TN Rivers:  "The Jihad Germ" deals with bioterrorism, but I am very concerned about our vulnerability to chemical and nuclear agents as well. The U.S. (since the book was written in 2005) has made progress in areas of port security, with the development of agreements with twenty foreign ports in an attempt to increase our security intelligence on a shipment's source. Additional funds have been alloted for new radiographic screening tools to look into shipping containers, but we still only review a third of the containers entering the U.S. (and physically inspect the inside of only 8 percent). The containers are in general checked only as they exit an American storage yard facility, much too late for stopping an explosive event. My greatest fear is that groups that mean us harm will float an old rusty freighter into one of our smaller ports and explode one of the 67 missing Soviet "suitcase nukes" or a simple "dirty bomb" made with conventional explosives and radioactive medical waste. Our best tool to avoid such a catastophe is aggressive and accurate human intelligence obtained in high risk foreign countries.
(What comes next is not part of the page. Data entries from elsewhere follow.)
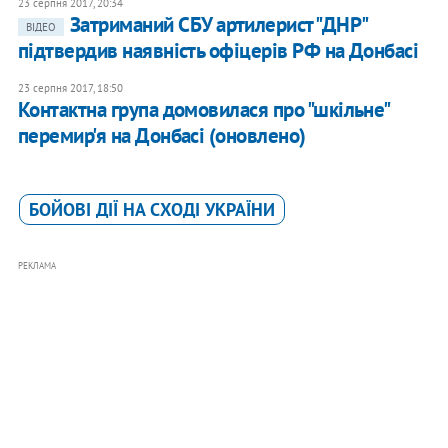
23 серпня 2017, 20:34
Затриманий СБУ артилерист "ДНР"
ВІДЕО
підтвердив наявність офіцерів РФ на Донбасі
23 серпня 2017, 18:50
Контактна група домовилася про "шкільне"
перемир'я на Донбасі (оновлено)
БОЙОВІ ДІЇ НА СХОДІ УКРАЇНИ
РЕКЛАМА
Although this novel is fictional, the risks of a serious biologic or chemical attack are real and the motivations of terrorist groups are even more real. Biologic (and to a lesser degree chemical weapons) are cheap ways for our enemies to approach the kill rate of small nuclear weapons. The problems with dispersion/delivery of chemical agents make them less likely to be used in the U.S., but bioweapons are readily available, easy to deliver, and already in the hands of multiple countries that we cannot trust.
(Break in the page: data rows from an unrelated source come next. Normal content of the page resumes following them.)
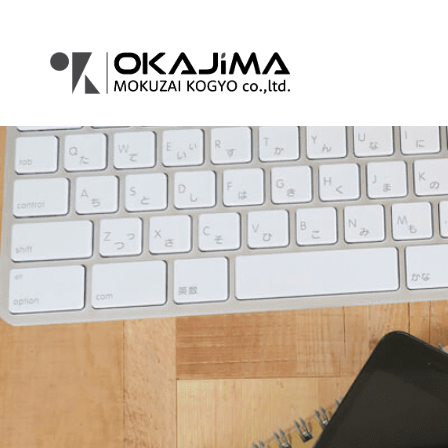
コ
ナ
ン
ビ
テ
ゲ
ン
ー
ツ
シ
へ
ョ
ス
ン
キ
に
ッ
移
プ
動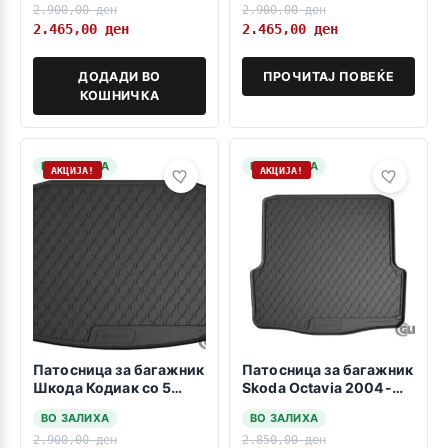
2.900,00
ден
2.900,00
ден
2.465,00
ден
2.465,00
ден
ДОДАДИ ВО
ПРОЧИТАЈ ПОВЕЌЕ
КОШНИЧКА
НА ЗАЛИХА
НА ЗАЛИХА
АКЦИЈА!
АКЦИЈА!
Патосница за багажник
Патосница за багажник
Шкода Кодиак со 5
Skoda Octavia 2004-
седишта по 03.2017
2012 karavan
ВО ЗАЛИХА
ВО ЗАЛИХА
2.900,00
ден
2.850,00
ден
My experiences in the Middle East just confirm that although only a small percentage of individuals of Islamic faith have desire to topple the governments of the United States and Israel, the believers who do are committed to converting the infidel or ending his/her life. Yes, portions of the Koran advocate peace and acceptance of others, and in general, these portions were written by Mohammed during his period of peaceful life in Mecca. Mohammed's writings during his later life as a warlord in Medina are the sources of the surahs that command to "put to the sword" those who fail to convert to Islam.





PageOneLit.com:   Did you do any research for "The Jihad Germ"? Explain

TN Rivers: The research for the Jihad Germ included the water systems of New Orleans (the initial setting of the book before Katrina and the real presence of the Superdome as a crisis center), the streets and buildings of Philadelphia, the current techniques of DNA harvest and gene splicing, plus the format of auto tags in Texas. I give particular thanks to an editor who spotted an error in my presentation of the latter. I have had the opportunities to know military people, law enforcement officers, and helicopter aviation in detail. Very little of "The Jihad Germ's" military operations and intelligence techniques are fictional, however, care has been taken to avoid classified material that would not be available from typical Internet sources.
 

 



PageOneLit.com:    What's next?

TN Rivers: The next project is a novel of Mayan history and quantum physics entitled "The Tolzkin Prophecy" hopefully to be completed this year. Cross your fingers for me and stand by for a work which will hopefully meet our reading goals: to entertain and to cause us to question.